Everyone should have two favorite Frank Sinatra songs: a happy one and a sad one. It should be a prerequisite for being a citizen of the world, or at least the world of pop culture. Neither of mine is particularly obscure, but hey, they’re great, of course other people like them too!
“The Best Is Yet To Come,” music by Cy Coleman, lyrics by Carolyn Leigh, comes from a 1964 recording Frank did with Count Basie, which means heavy brass but Frank more than holds his own (except for the half-line or so where he doesn’t and his vocal is buried in the instrumentation, which actually makes me like the song, and even like Frank a bit more for allowing it to go out that way). During his Reprise Records years Frank enunciated better but there was frequently something off in the performances: they tended to be either slurry and out-of-focus or so in your face you had to turn away a little. Here he enunciates but glides, and his voice convincingly conveys the bliss and mystery the lyrics promise. Will he deliver on the promises? See the next song. (Fun fact: the title phrase of this song appears on Sinatra’s tombstone in Palm Springs, Calif., where he was buried along with a bottle of Jack Daniels and a pack of Camel cigarettes.)
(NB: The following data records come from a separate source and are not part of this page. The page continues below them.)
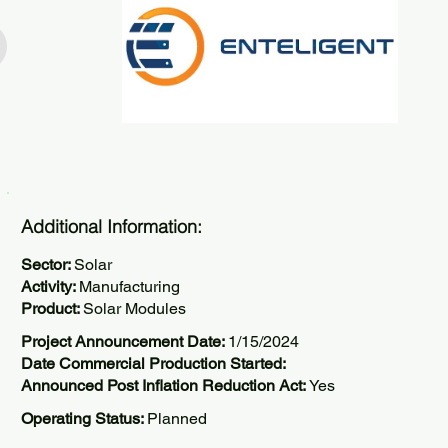
Additional Information:
Sector:
Solar
Activity:
Manufacturing
Product:
Solar Modules
Project Announcement Date:
1/15/2024
Date Commercial Production Started:
Announced Post Inflation Reduction Act:
Yes
Operating Status:
Planned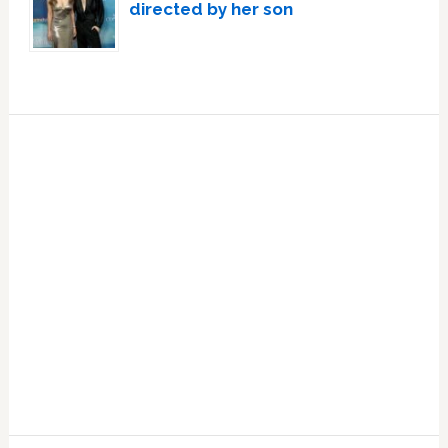
directed by her son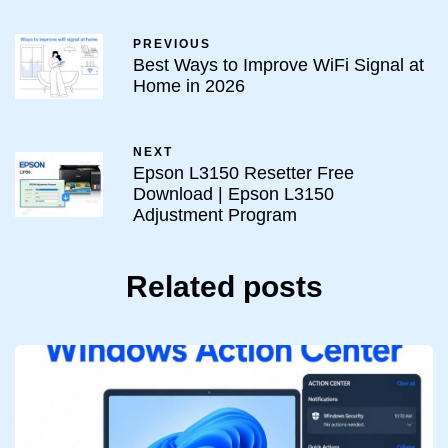
PREVIOUS
Best Ways to Improve WiFi Signal at
Home in 2026
NEXT
Epson L3150 Resetter Free
Download | Epson L3150
Adjustment Program
Related posts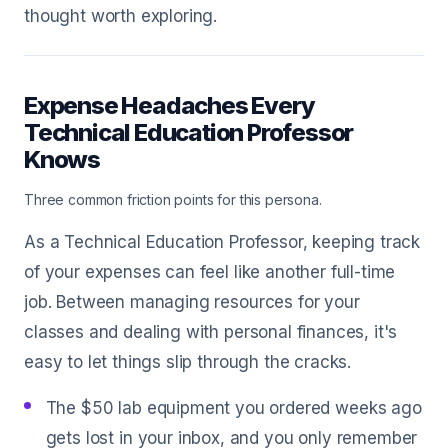
thought worth exploring.
Expense Headaches Every
Technical Education Professor
Knows
Three common friction points for this persona.
As a Technical Education Professor, keeping track
of your expenses can feel like another full-time
job. Between managing resources for your
classes and dealing with personal finances, it's
easy to let things slip through the cracks.
The $50 lab equipment you ordered weeks ago
gets lost in your inbox, and you only remember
“Here’s That Rainy Day,” music by Jimmy Van Heusen, lyrics by Johnny Burke, comes from a 1959 album Frank did on Capitol Records with Gordon Jenkins supplying the orchestration. The album, “No One Cares,” is utter desolation from the cover photo on, and this song is the bottom of the pit. I love the way he alternates speaking and singing the lines and even words within lines, and I love how low and close to the strings he keeps his voice. Gordon Jenkins’s arrangements were a little more obvious than those the great Nelson Riddle provided for Sinatra, but here the pensive little instrumental puddles do deepen the mood (hopefully the concept was not that they were supposed to suggest rain). Nowhere, not even on “One for My Baby,” has Frank acted out the “drunk guy sitting at a bar talking to himself” better, kept himself so absolutely in the moment, being, not performing (though of course he was performing, which is why he is great artist).
I am not of the correct generation, but Frank Sinatra is one of my musical anchors. I remember as a kid listening along as my father listened to Sinatra albums while he sat outside on our screened porch drinking beer. I remember in college bringing back a few more of my parents’ Sinatra albums each time I returned to school. I remember playing “Nice and Easy” really loud every time I developed a new crush. I remember being repulsed by the Sinatra I read about in the Kitty Kelley biography, but also titillated by the Las Vegas motel room miniature golf scene. My then-girlfriend-now-wife gave me the “Francis A and Edward K” album Frank did with Duke Ellington as a gift the first Christmas we spent together. Much later we saw Frank together at the Worcester Centrum; he was not great but it was a pleasure to be in the room. He died a few months later and we pulled together an impromptu Sinatra Memorial Cocktail Party, lounge dress code strictly enforced. One friend who’d gone out to Keezer’s that afternoon to buy a cumberbund specifically for the occasion asked, “Do you really like Frank, or is this just kitsch?” I assured him my admiration was sincere, though I was not above the kitsch. Then “You and Me,” a heartbreaking late-period song, came on and sealed the deal.